Records from a data collection
- - - -
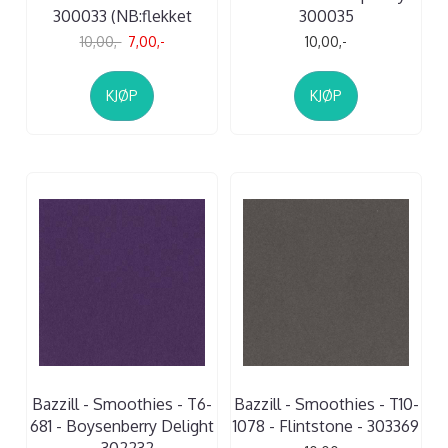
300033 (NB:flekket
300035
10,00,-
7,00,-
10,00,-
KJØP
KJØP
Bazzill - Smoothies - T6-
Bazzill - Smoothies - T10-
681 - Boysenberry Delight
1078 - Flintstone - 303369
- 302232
- - - -
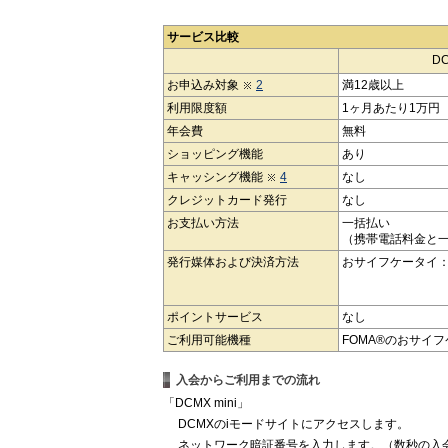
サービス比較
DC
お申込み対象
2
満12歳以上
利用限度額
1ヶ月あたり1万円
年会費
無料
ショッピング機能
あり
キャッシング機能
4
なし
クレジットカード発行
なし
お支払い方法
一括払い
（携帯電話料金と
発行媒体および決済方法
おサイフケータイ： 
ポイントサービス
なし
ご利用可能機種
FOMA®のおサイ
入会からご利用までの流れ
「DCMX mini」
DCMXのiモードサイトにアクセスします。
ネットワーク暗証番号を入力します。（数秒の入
- - - -
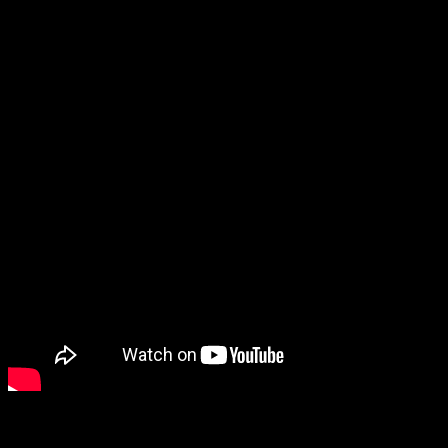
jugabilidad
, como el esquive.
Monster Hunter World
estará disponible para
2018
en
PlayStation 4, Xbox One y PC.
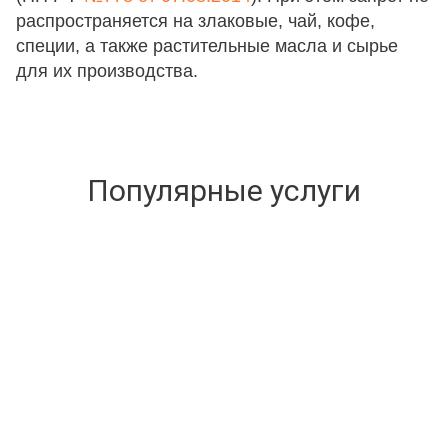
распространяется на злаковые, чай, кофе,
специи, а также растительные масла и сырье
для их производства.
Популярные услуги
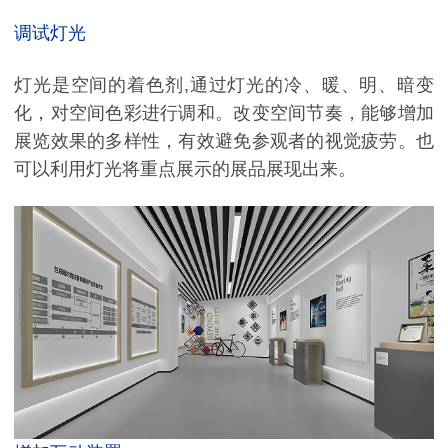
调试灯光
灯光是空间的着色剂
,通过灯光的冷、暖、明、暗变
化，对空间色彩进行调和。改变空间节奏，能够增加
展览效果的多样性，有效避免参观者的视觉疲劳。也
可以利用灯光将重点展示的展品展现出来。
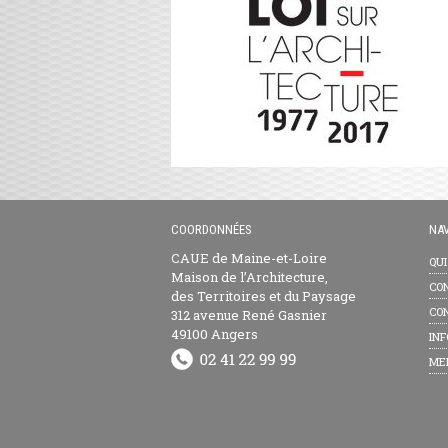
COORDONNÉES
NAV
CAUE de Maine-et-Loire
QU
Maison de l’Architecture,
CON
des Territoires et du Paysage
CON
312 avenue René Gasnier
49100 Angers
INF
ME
- - - -
What the exercise asks ▸
Please give the number of lines in the data above that include the string "Bazzill", and nothing else.

Result of the exercise ▸
2